6. Learned counsel for the respondent No.1 vehemently opposed the application and submits that this application is not bonafide and in rectification application there is no provision of amendment. In support of this contention, counsel for the respondent No.1 referred the following judgments:-
(i) 2006 (33) PTC 140 (IPAB) Anand Bansal Vs. Shiva Tobacco Company and Anr.
It was held that the object of rule is to allow all amendments, at any stage of the proceedings, which may be necessary for the purpose of determining the real question of controversy between the parties subject to that it does not cause injustice or prejudice to the other side. It is a settled principle of law that subsequent events to the institution of the suit, so far they are in consonance with the original cause of action should be permitted to be brought on record by way of amendment and where it was found that by permitting the proposed amendments neither the nature of the suit nor the cause of action would change, held, amendment could be allowed. No amendment of plaint can be allowed, if because of lapse of time some right has vested in the other part and the effect of amendment would tantamount to the taking away that right.
It was also held that no amendment can be allowed after the trial has commended, unless the court comes to the conclusion that in spite of due diligence, the party could not have raised the matter before the commencement of trial.

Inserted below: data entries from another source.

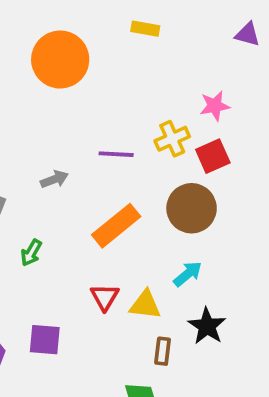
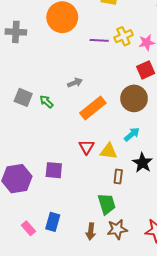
yellow cross: (172, 139) -> (123, 36), moved
purple line: (116, 154) -> (99, 40), moved
gray arrow: (54, 179) -> (75, 83), moved
green arrow: (31, 253) -> (46, 102), moved, turned 104

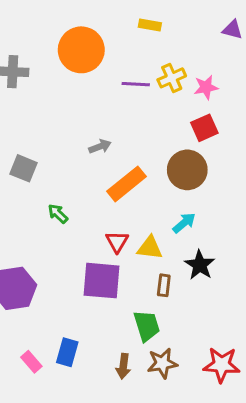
green arrow: (46, 102) -> (58, 214), moved
purple square: (54, 170) -> (102, 281), moved, size x1.5

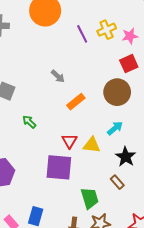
purple line: (136, 84) -> (82, 34), turned 60
gray arrow: (100, 147) -> (58, 76), turned 64
orange rectangle: (126, 184) -> (76, 102), size x0.7
brown rectangle: (164, 285) -> (117, 182), moved, turned -48

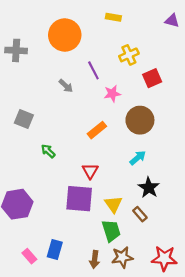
purple line: (82, 34) -> (93, 70), moved
pink star: (130, 36) -> (112, 94), moved
red square: (129, 64) -> (152, 78), moved
gray arrow: (58, 76) -> (66, 86), moved
yellow triangle: (92, 145) -> (113, 204), moved, turned 48

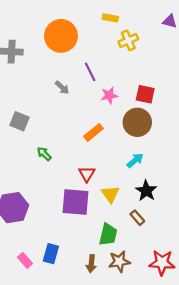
yellow cross: (129, 55) -> (128, 40), moved
red square: (152, 78) -> (145, 94), moved, turned 36
yellow triangle: (113, 204) -> (110, 194), moved
green trapezoid: (111, 231) -> (108, 235), turned 30

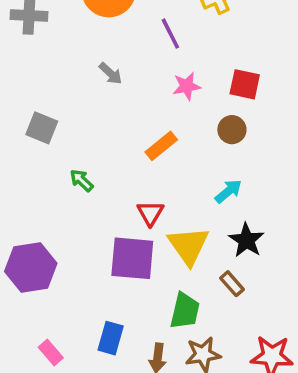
purple line: (90, 72) -> (170, 34), moved
brown circle: (137, 122) -> (232, 130), size x0.6
yellow triangle: (110, 194) -> (188, 246), size x1.4
blue rectangle: (51, 254) -> (111, 338), moved

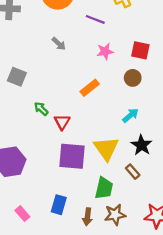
purple line: (170, 34) -> (95, 19), turned -42
red triangle: (150, 213) -> (62, 122), moved

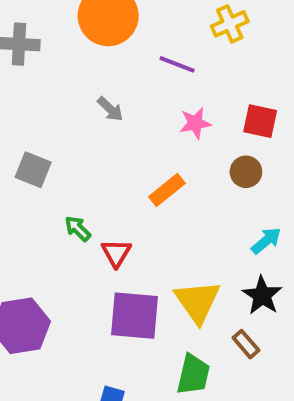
cyan arrow: (130, 115) -> (266, 241), moved

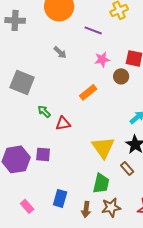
gray square: (33, 170) -> (22, 82), size x1.4
brown circle: (246, 172) -> (121, 76), moved
red triangle: (116, 253) -> (63, 123), turned 49
purple square: (134, 316) -> (43, 154), moved, size x0.6

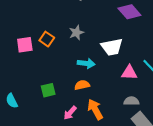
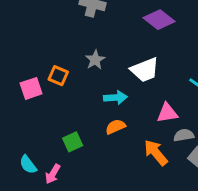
pink triangle: (129, 73) -> (167, 113), moved
orange arrow: (95, 109) -> (156, 153), moved
pink arrow: (70, 113) -> (53, 174), moved

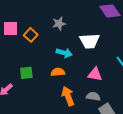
orange square: (58, 76) -> (31, 35), moved
gray semicircle: (184, 135) -> (93, 96), moved
orange arrow: (156, 153) -> (68, 96), moved

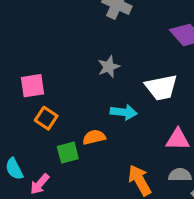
orange square: (31, 35) -> (46, 118), moved
orange semicircle: (58, 72) -> (94, 137), moved

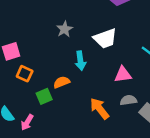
cyan arrow: (124, 112) -> (80, 61), turned 84

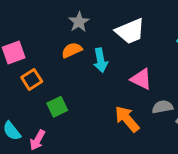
orange square: (25, 74) -> (32, 79), turned 35
pink triangle: (123, 75) -> (141, 79), moved, turned 36
orange semicircle: (62, 82) -> (72, 50), moved

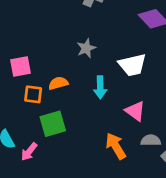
orange semicircle: (72, 50) -> (58, 83), moved
orange square: (32, 79) -> (33, 94), turned 30
green square: (57, 107) -> (53, 124), size x1.4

(ii) (2006) 12 Supreme Court Cases 1 Ajendraprasadji N. Pandey and Another vs. Swami Keshavprakeshdashji N. and Others
Where it was held that no facts were pleaded nor were any grounds raised in the amendment application to even remotely contend that despite exercise of due diligence those matters could not be raised by the appellants. The amendment application was dismissed on the ground that the appellants had not been able to show in context of the proviso to Order VI Rule 17 CPC that before the commencement of the trial, the appellants could not have raised the matter in spite of due diligence.
All these judgements are against the amendment of plaint.
7. Learned counsel also submits that when the trial is started, the amendment should not be allowed. Therefore, this amendment application be rejected.
8. In view of the above submissions and judgments submitted by the both the parties, we are of the view that the amendment is a formal amendment and there is no major change of the plaint just a formal change, how he get the mark in his favour, at the time of preparing the plaint they are not elaborately discuss, how they have came to this position of owner of this trade mark. Therefore, this amendment is formal amendment, applicant submitted three judgments which are applicable in the present case. Therefore, the amendment petition is allowed subject to payment of cost of Rs.2000/- by the applicant to respondent No.1 within one month on receipt of this order.